QUESTION | Is arthritis of the rest of the hand treated the same way as arthritis of the base of the thumb?

ANSWER | Last year at our annual Orthopaedic Updates lectures, I spoke about how arthritis at the base of the thumb can be treated nonoperatively and operatively. The current gold standard operation for this is a trapeziectomy, usually coupled with a ligament reconstruction and interpositional arthroplasty. This particular reconstruction works because the void left by the trapeziectomy can easily be filled in a way to allow good freedom of movement at the reconstructed CMC joint.  

Degenerative osteoarthritis of the other digits of the hand have similar nonoperative management in terms of medications, injections, splints and activity modification. However, surgery for these cannot be performed in the same way as the base of the thumb because of their requirement for hinge-like movement.  
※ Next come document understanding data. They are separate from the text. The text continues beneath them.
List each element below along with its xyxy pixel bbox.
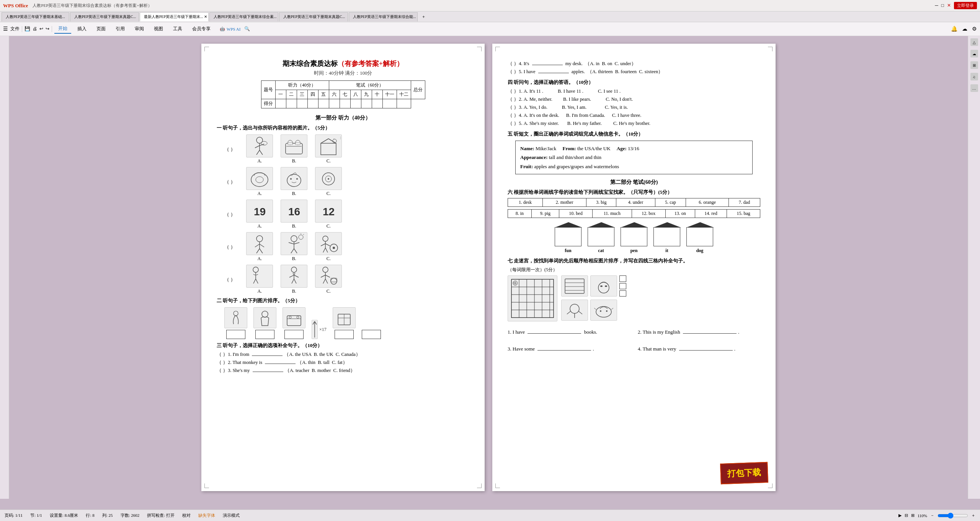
save-icon[interactable]: 💾 [24,26,30,32]
svg-line-14 [321,139,328,143]
listen-q2: （ ） A. [217,167,469,197]
svg-line-43 [303,234,304,235]
menu-view[interactable]: 视图 [150,25,167,33]
view-icon-1[interactable]: ▶ [898,513,902,518]
q2-option-c: C. [315,167,342,197]
tab-5[interactable]: 人教PEP英语三年级下册期末真题C... [279,12,348,21]
q3-option-c: 12 C. [315,200,342,229]
tab-6[interactable]: 人教PEP英语三年级下册期末综合能... [349,12,418,21]
menu-icon[interactable]: ☰ [3,26,8,32]
menu-home[interactable]: 开始 [54,24,71,34]
tab-2[interactable]: 人教PEP英语三年级下册期末真题C... [70,12,139,21]
q1-option-c: | C. [315,134,342,164]
q1-bracket: （ ） [224,146,235,153]
svg-rect-11 [288,143,292,145]
print-icon[interactable]: 🖨 [33,26,37,32]
mc-q3: （ ） 3. She's my （A. teacher B. mother C.… [217,367,469,374]
rt-icon-2[interactable]: ☁ [970,50,978,57]
sec7-content: 猫 [508,275,760,321]
sec7-img-4 [590,300,617,321]
page-right: （ ） 4. It's my desk. （A. in B. on C. und… [492,44,776,491]
svg-point-71 [262,311,268,317]
new-tab-btn[interactable]: ＋ [418,14,429,20]
status-view[interactable]: 演示模式 [223,513,240,518]
q3-option-b: 16 B. [281,200,307,229]
file-title: 人教PEP英语三年级下册期末综合素质达标（有参考答案+解析） [33,3,152,8]
page-subtitle: 时间：40分钟 满分：100分 [217,70,469,77]
right-icon-2[interactable]: ☁ [962,26,967,32]
svg-line-32 [260,244,264,247]
svg-line-33 [256,249,260,253]
section2-title: 二 听句子，给下列图片排序。（5分） [217,297,469,304]
zoom-out-btn[interactable]: － [930,513,934,518]
rt-icon-4[interactable]: ♫ [970,73,978,80]
svg-line-40 [294,249,297,253]
svg-point-18 [251,173,268,187]
status-calibrate[interactable]: 校对 [182,513,191,518]
house-cat: cat [588,222,614,254]
view-icon-2[interactable]: ⊟ [905,513,908,518]
menu-insert[interactable]: 插入 [74,25,90,33]
sec7-sent-3: 3. Have some . [508,344,630,353]
menu-review[interactable]: 审阅 [131,25,148,33]
svg-point-70 [234,311,238,316]
svg-point-44 [323,236,328,241]
svg-point-35 [291,236,297,242]
right-icon-3[interactable]: ⚙ [972,26,977,32]
zoom-slider[interactable] [938,513,968,519]
svg-line-47 [325,244,330,246]
status-line: 行: 8 [86,513,94,518]
rt-icon-1[interactable]: △ [970,38,978,46]
menu-ref[interactable]: 引用 [112,25,129,33]
zoom-in-btn[interactable]: ＋ [971,513,975,518]
svg-point-41 [299,235,303,239]
view-icon-3[interactable]: ⊞ [911,513,915,518]
section7-title: 七 走迷宫，按找到单词的先后顺序给相应图片排序，并写在四线三格内补全句子。 [508,257,760,264]
page-title: 期末综合素质达标（有参考答案+解析） [217,59,469,68]
menu-page[interactable]: 页面 [93,25,109,33]
file-menu[interactable]: 文件 [10,26,20,32]
sec4-questions: （ ）1. A. It's 11 . B. I have 11 . C. I s… [508,88,760,127]
redo-icon[interactable]: ↪ [46,26,49,32]
word-table-2: 8. in 9. pig 10. bed 11. much 12. box 13… [508,209,760,218]
q5-option-b: B. [281,265,307,294]
svg-line-48 [323,248,325,252]
menu-vip[interactable]: 会员专享 [188,25,214,33]
rp-mc-q4: （ ） 4. It's my desk. （A. in B. on C. und… [508,61,760,67]
login-btn[interactable]: 立即登录 [954,2,977,9]
q5-option-a: A. [246,265,273,294]
sec7-img-2 [590,275,617,297]
status-size: 设置量: 8.6厘米 [50,513,78,518]
close-btn[interactable]: ✕ [947,3,951,8]
q1-option-a: A. [246,134,273,164]
search-icon[interactable]: 🔍 [244,26,250,32]
seq-placeholder [362,307,381,339]
undo-icon[interactable]: ↩ [39,26,43,32]
sec7-checkboxes [619,275,646,297]
rt-icon-3[interactable]: ⊞ [970,61,978,69]
minimize-btn[interactable]: ─ [935,3,938,8]
right-icon-1[interactable]: 🔔 [951,26,957,32]
svg-text:12: 12 [323,206,335,218]
rp-mc-q5: （ ） 5. I have apples. （A. thirteen B. fo… [508,69,760,75]
total-label: 总分 [411,81,425,99]
q2-option-b: B. [281,167,307,197]
score-label-1: 题号 [261,81,275,99]
tab-1[interactable]: 人教PEP英语三年级下册期末基础... [2,12,69,21]
watermark-label[interactable]: 打包下载 [720,462,768,484]
q1-option-b: B. [281,134,307,164]
sec4-q5: （ ）5. A. She's my sister. B. He's my fat… [508,120,760,127]
tab-4[interactable]: 人教PEP英语三年级下册期末综合素... [209,12,278,21]
menu-tools[interactable]: 工具 [169,25,186,33]
tab-3[interactable]: 最新人教PEP英语三年级下册期末... ✕ [140,12,209,21]
info-card: Name: Mike/Jack From: the USA/the UK Age… [515,141,753,174]
svg-point-99 [600,285,603,287]
status-section: 节: 1/1 [30,513,42,518]
app-logo: WPS Office [3,3,28,9]
maximize-btn[interactable]: □ [941,3,944,8]
rt-icon-5[interactable]: … [970,84,978,92]
section6-title: 六 根据所给单词画线字母的读音给下列画线宝宝找家。（只写序号）(5分） [508,189,760,196]
sec7-img-1 [561,275,588,297]
score-table: 题号 听力（40分） 笔试（60分） 总分 一 二 三 四 五 六 七 八 九 … [261,80,425,108]
wps-ai-label[interactable]: WPS AI [227,27,240,31]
For the MCP and PIP joints of the index to little fingers, the operation of choice is a joint arthroplasty, similar to how a knee replacement would allow restoration of hinge-like movement. Some of the available prostheses require intact collateral ligaments while others will allow stability without intact collateral ligaments – each of these has its advantages and disadvantages. Post-operative management is quite variable, depending upon the condition of the joint at time of surgery and how the procedure is performed. Early range of motion is almost always favoured, but sometimes the range may be restricted or passive-only in certain directions to allow protection of tendons. This needs to be tailored to the individual surgeon’s instructions based on the procedure and implant. In the end, the patient is able to achieve reasonable range of motion and good function. However, the prostheses do not allow for heavy use as this will cause them to loosen or break in the long term.

Occasionally, the condition of these joints does not allow an arthroplasty to be performed, and an arthrodesis may be recommended instead. While this will give good analgesia, it will clearly not allow movement at that joint and will therefore come with some restriction in function.  
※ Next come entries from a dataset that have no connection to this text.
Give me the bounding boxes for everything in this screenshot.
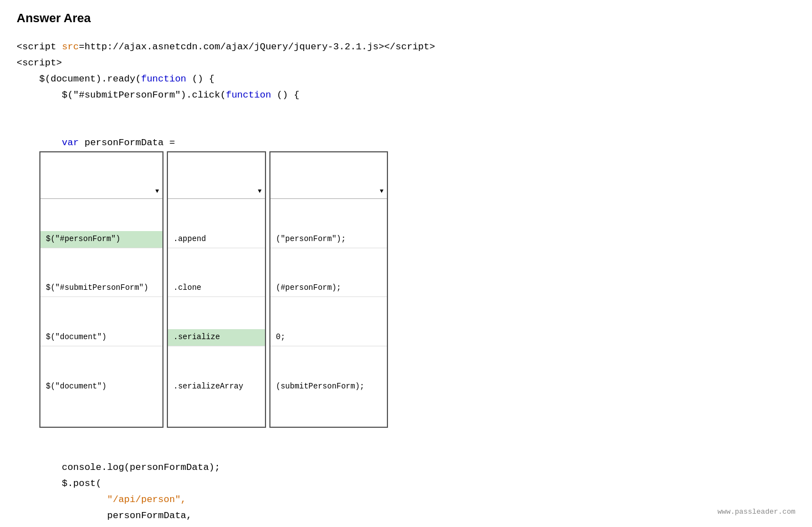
dropdown-3-header[interactable]: ▼ [270, 185, 387, 199]
dropdown-1-option-1[interactable]: $("#personForm") [40, 231, 162, 248]
dropdown-1-option-2[interactable]: $("#submitPersonForm") [40, 280, 162, 297]
dropdown-3[interactable]: ▼ ("personForm"); (#personForm); 0; (sub… [269, 151, 388, 428]
dropdown-2[interactable]: ▼ .append .clone .serialize .serializeAr… [167, 151, 266, 428]
dropdown-2-arrow: ▼ [258, 186, 262, 197]
code-line-blank1 [17, 104, 795, 120]
code-block: <script src=http://ajax.asnetcdn.com/aja… [17, 39, 795, 527]
code-line-3: $(document).ready(function () { [17, 71, 795, 88]
dropdown-3-arrow: ▼ [380, 186, 384, 197]
tag-open: <script [17, 42, 62, 52]
code-line-url: "/api/person", [17, 492, 795, 508]
code-line-fn: function (responseData){ [17, 524, 795, 527]
code-line-4: $("#submitPersonForm").click(function ()… [17, 88, 795, 104]
dropdown-1-arrow: ▼ [155, 186, 159, 197]
dropdown-1-option-4[interactable]: $("document") [40, 378, 162, 395]
code-line-post: $.post( [17, 476, 795, 492]
dropdown-3-option-4[interactable]: (submitPersonForm); [270, 378, 387, 395]
attr-name: src [62, 42, 79, 52]
dropdown-2-option-4[interactable]: .serializeArray [168, 378, 265, 395]
dropdown-2-header[interactable]: ▼ [168, 185, 265, 199]
dropdown-1[interactable]: ▼ $("#personForm") $("#submitPersonForm"… [39, 151, 164, 428]
dropdown-3-option-1[interactable]: ("personForm"); [270, 231, 387, 248]
dropdown-1-option-3[interactable]: $("document") [40, 329, 162, 346]
code-line-var: var personFormData = ▼ $("#personForm") … [17, 119, 795, 444]
dropdown-3-option-3[interactable]: 0; [270, 329, 387, 346]
code-line-1: <script src=http://ajax.asnetcdn.com/aja… [17, 39, 795, 55]
code-line-2: <script> [17, 55, 795, 71]
code-line-console1: console.log(personFormData); [17, 460, 795, 476]
dropdown-3-option-2[interactable]: (#personForm); [270, 280, 387, 297]
dropdown-2-option-3[interactable]: .serialize [168, 329, 265, 346]
watermark: www.passleader.com [718, 508, 795, 516]
page-title: Answer Area [17, 11, 795, 25]
attr-val: =http://ajax.asnetcdn.com/ajax/jQuery/jq… [79, 42, 435, 52]
code-line-formdata: personFormData, [17, 508, 795, 524]
code-line-blank2 [17, 444, 795, 460]
dropdown-2-option-1[interactable]: .append [168, 231, 265, 248]
dropdown-1-header[interactable]: ▼ [40, 185, 162, 199]
dropdown-2-option-2[interactable]: .clone [168, 280, 265, 297]
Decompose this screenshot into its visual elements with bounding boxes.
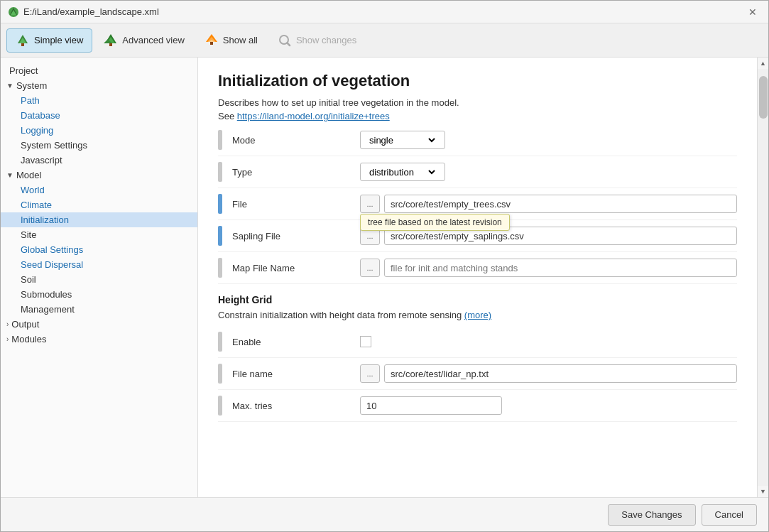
enable-checkbox[interactable] — [360, 336, 371, 347]
sidebar-item-database[interactable]: Database — [1, 108, 197, 123]
field-label-mode: Mode — [232, 135, 360, 146]
page-link[interactable]: https://iland-model.org/initialize+trees — [237, 111, 390, 121]
global-settings-label: Global Settings — [21, 244, 83, 255]
sidebar-item-output[interactable]: › Output — [1, 317, 197, 332]
simple-view-icon — [16, 33, 30, 48]
sidebar-item-soil[interactable]: Soil — [1, 272, 197, 287]
advanced-view-icon — [104, 33, 118, 48]
close-button[interactable]: ✕ — [744, 4, 761, 21]
scroll-track — [758, 69, 768, 486]
field-label-sapling-file: Sapling File — [232, 231, 360, 241]
sidebar-item-path[interactable]: Path — [1, 93, 197, 108]
field-control-map-file-name: ... — [360, 259, 737, 277]
sidebar-item-project[interactable]: Project — [1, 63, 197, 78]
title-bar: E:/iLand/example_landscape.xml ✕ — [1, 1, 768, 23]
output-label: Output — [11, 319, 39, 330]
database-label: Database — [21, 110, 60, 121]
field-indicator-file — [218, 194, 222, 214]
field-control-max-tries — [360, 396, 737, 415]
map-file-input[interactable] — [384, 259, 737, 277]
modules-label: Modules — [11, 334, 46, 344]
field-row-max-tries: Max. tries — [218, 390, 737, 422]
sidebar-item-submodules[interactable]: Submodules — [1, 287, 197, 302]
path-label: Path — [21, 95, 40, 106]
field-control-file: ... — [360, 195, 737, 213]
save-changes-button[interactable]: Save Changes — [608, 504, 695, 526]
hg-file-browse-button[interactable]: ... — [360, 364, 380, 383]
world-label: World — [21, 185, 45, 195]
sidebar-item-model[interactable]: ▼ Model — [1, 168, 197, 183]
field-indicator-mode — [218, 130, 222, 150]
type-select[interactable]: distribution individual map — [360, 163, 445, 181]
app-window: E:/iLand/example_landscape.xml ✕ Simple … — [0, 0, 769, 532]
sidebar-item-world[interactable]: World — [1, 183, 197, 197]
file-input[interactable] — [384, 195, 737, 213]
sidebar-item-system-settings[interactable]: System Settings — [1, 138, 197, 153]
field-row-enable: Enable — [218, 326, 737, 358]
scrollbar: ▲ ▼ — [757, 58, 768, 497]
soil-label: Soil — [21, 274, 36, 285]
system-chevron: ▼ — [6, 82, 13, 89]
field-indicator-file-name — [218, 364, 222, 384]
show-changes-label: Show changes — [296, 35, 356, 45]
sidebar-item-initialization[interactable]: Initialization — [1, 212, 197, 227]
simple-view-button[interactable]: Simple view — [6, 28, 92, 53]
show-all-button[interactable]: Show all — [196, 29, 266, 52]
sidebar-item-modules[interactable]: › Modules — [1, 332, 197, 347]
model-chevron: ▼ — [6, 171, 13, 179]
seed-dispersal-label: Seed Dispersal — [21, 259, 83, 270]
management-label: Management — [21, 304, 75, 315]
sidebar-item-seed-dispersal[interactable]: Seed Dispersal — [1, 257, 197, 272]
map-file-browse-button[interactable]: ... — [360, 259, 380, 277]
javascript-label: Javascript — [21, 155, 62, 165]
svg-rect-9 — [109, 43, 112, 46]
app-icon — [8, 6, 19, 18]
sidebar-item-logging[interactable]: Logging — [1, 123, 197, 138]
svg-rect-5 — [21, 43, 24, 46]
scroll-down-arrow[interactable]: ▼ — [758, 486, 769, 497]
height-grid-title: Height Grid — [218, 294, 737, 305]
site-label: Site — [21, 229, 36, 240]
field-control-enable — [360, 336, 737, 347]
advanced-view-button[interactable]: Advanced view — [95, 29, 192, 52]
show-changes-icon — [278, 33, 292, 48]
mode-select-input[interactable]: single grid distribution — [366, 134, 437, 146]
system-label: System — [16, 80, 47, 91]
field-control-type: distribution individual map — [360, 163, 737, 181]
sidebar: Project ▼ System Path Database Logging S… — [1, 58, 198, 497]
field-row-file: File ... tree file based on the latest r… — [218, 188, 737, 220]
show-changes-button[interactable]: Show changes — [269, 29, 365, 52]
cancel-button[interactable]: Cancel — [702, 504, 757, 526]
scroll-up-arrow[interactable]: ▲ — [758, 58, 769, 69]
scroll-thumb[interactable] — [759, 76, 768, 119]
mode-select[interactable]: single grid distribution — [360, 131, 445, 149]
logging-label: Logging — [21, 125, 53, 136]
type-select-input[interactable]: distribution individual map — [366, 166, 437, 178]
sidebar-item-site[interactable]: Site — [1, 227, 197, 242]
field-row-map-file-name: Map File Name ... — [218, 252, 737, 284]
sidebar-item-global-settings[interactable]: Global Settings — [1, 242, 197, 257]
sidebar-item-climate[interactable]: Climate — [1, 197, 197, 212]
field-indicator-max-tries — [218, 396, 222, 416]
system-settings-label: System Settings — [21, 140, 87, 151]
max-tries-input[interactable] — [360, 396, 502, 415]
sidebar-item-javascript[interactable]: Javascript — [1, 153, 197, 168]
output-chevron: › — [6, 320, 9, 328]
main-content: Project ▼ System Path Database Logging S… — [1, 58, 768, 497]
sidebar-item-system[interactable]: ▼ System — [1, 78, 197, 93]
field-row-type: Type distribution individual map — [218, 156, 737, 188]
field-label-type: Type — [232, 167, 360, 178]
show-all-icon — [204, 33, 219, 48]
sidebar-item-management[interactable]: Management — [1, 302, 197, 317]
field-indicator-sapling-file — [218, 226, 222, 246]
show-all-label: Show all — [223, 35, 258, 45]
field-indicator-type — [218, 162, 222, 182]
footer: Save Changes Cancel — [1, 497, 768, 531]
field-control-mode: single grid distribution — [360, 131, 737, 149]
model-label: Model — [16, 170, 41, 180]
hg-file-input[interactable] — [384, 364, 737, 383]
height-grid-more-link[interactable]: (more) — [464, 310, 491, 320]
file-browse-button[interactable]: ... — [360, 195, 380, 213]
field-label-file-name: File name — [232, 369, 360, 379]
climate-label: Climate — [21, 200, 52, 210]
For arthritis of the DIP joints of the index to little fingers, the operation of choice is a joint arthrodesis. Movement in this joint is not as essential for function as it is for the more proximal joints and it is not technically possible to seat a hinged prosthesis in such a small joint reliably. Post-operative management is also easier for the patient than a joint replacement. Usually, a simple mallet finger splint is required to protect the arthrodesis site until union is achieved, at which time full heavy use of the hand is allowed without restriction.  

For arthritis at the MCP and IP joints of the thumb, the operation of choice is usually an arthrodesis. Because the base of the thumb has such good range of motion, patients have good function following this. Just as for the DIP joints of the other digits, once the arthrodesis has completed healing, there is no restriction in use of the hand.  

In the end, any decision to perform this surgery needs to be discussed in detail with the patient as the operation itself is not the end of the treatment. Follow-up therapy from surgery can continue for months and some operations required life-long restriction in the use of the hand, which the patient must be aware of prior to surgery. However, for the right patient and indication, joint arthroplasty or arthrodesis can give excellent pain relief and function with restoration of quality of life.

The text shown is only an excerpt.